Een padvinder

In de trein

Is hij zenuwachtig? De vingers van zijn rechterhand tikken ritmisch tegen de stoel voor hem, bewegen naar zijn linkerarm om zijn elleboog te krabben, terug naar de knie. Als hij lacht, klinkt dat kort en hevig en als zijn gezicht telkens daarna iets naar links draait, is daarop geen uitdrukking te zien. "Had ik je al verteld..." zegt het meisje naast hem.
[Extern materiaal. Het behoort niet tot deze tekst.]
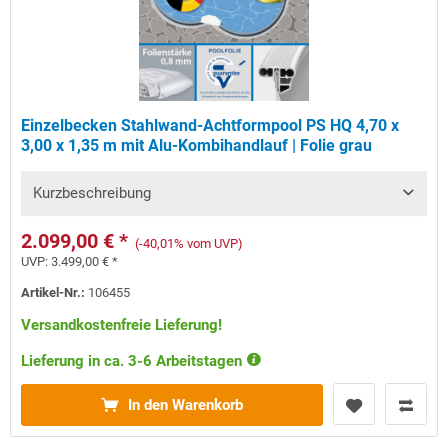
Einzelbecken Stahlwand-Achtformpool PS HQ 4,70 x
3,00 x 1,35 m mit Alu-Kombihandlauf | Folie grau
Kurzbeschreibung
2.099,00 € *
(-40,01% vom UVP)
UVP:
3.499,00 € *
Artikel-Nr.:
106455
Versandkostenfreie Lieferung!
Lieferung in ca. 3-6 Arbeitstagen
In den Warenkorb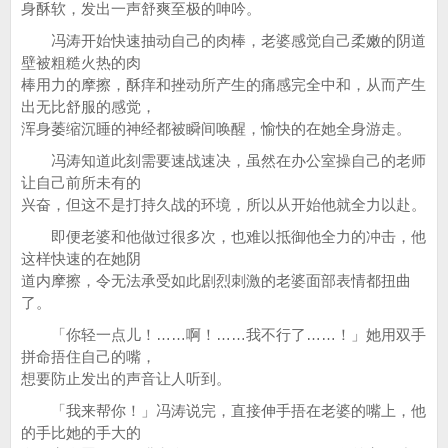
身酥软，发出一声舒爽至极的呻吟。
冯涛开始快速抽动自己的肉棒，老婆感觉自己柔嫩的阴道
壁被粗糙火热的肉
棒用力的摩擦，酥痒和挫动所产生的痛感完全中和，从而产生
出无比舒服的感觉，
浑身萎缩沉睡的神经都被瞬间唤醒，愉快的在她全身游走。
冯涛知道此刻需要速战速决，虽然在办公室操自己的老师
让自己前所未有的
兴奋，但这不是打持久战的环境，所以从开始他就全力以赴。
即便老婆和他做过很多次，也难以抵御他全力的冲击，他
这样快速的在她阴
道内摩擦，令无法承受如此剧烈刺激的老婆面部表情都扭曲
了。
「你轻一点儿！……啊！……我不行了……！」她用双手
拼命捂住自己的嘴，
想要防止发出的声音让人听到。
「我来帮你！」冯涛说完，直接伸手捂在老婆的嘴上，他
的手比她的手大的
Ik besef dat ik een karikatuur van hem maak, ik reduceer hem tot zijn vingers en zijn lach, een specifieke uiting daarvan zelfs. Voor het meisje is hij veel meer. Geen geliefde; broer, goede vriend misschien. Hij scrollt door Tinder. (Nee, geen geliefde.) (Kun je daar tegenwoordig scrollen?) Een klein meisje met krullen, een blond meisje met veel make-up. Foto's van verre reizen, foto's in een restaurant, foto's met vriendinnen en drankjes. Dit is wie ik ben, past dat bij wie jij bent? Ze analyseren de foto's, maken er grappen over. Hij wil geen Friese zegt hij, die kan hij niet verstaan. "Hier drukt ze de symbolische verhouding tot het glas uit (wijn?), hier de eeuwige jeugd."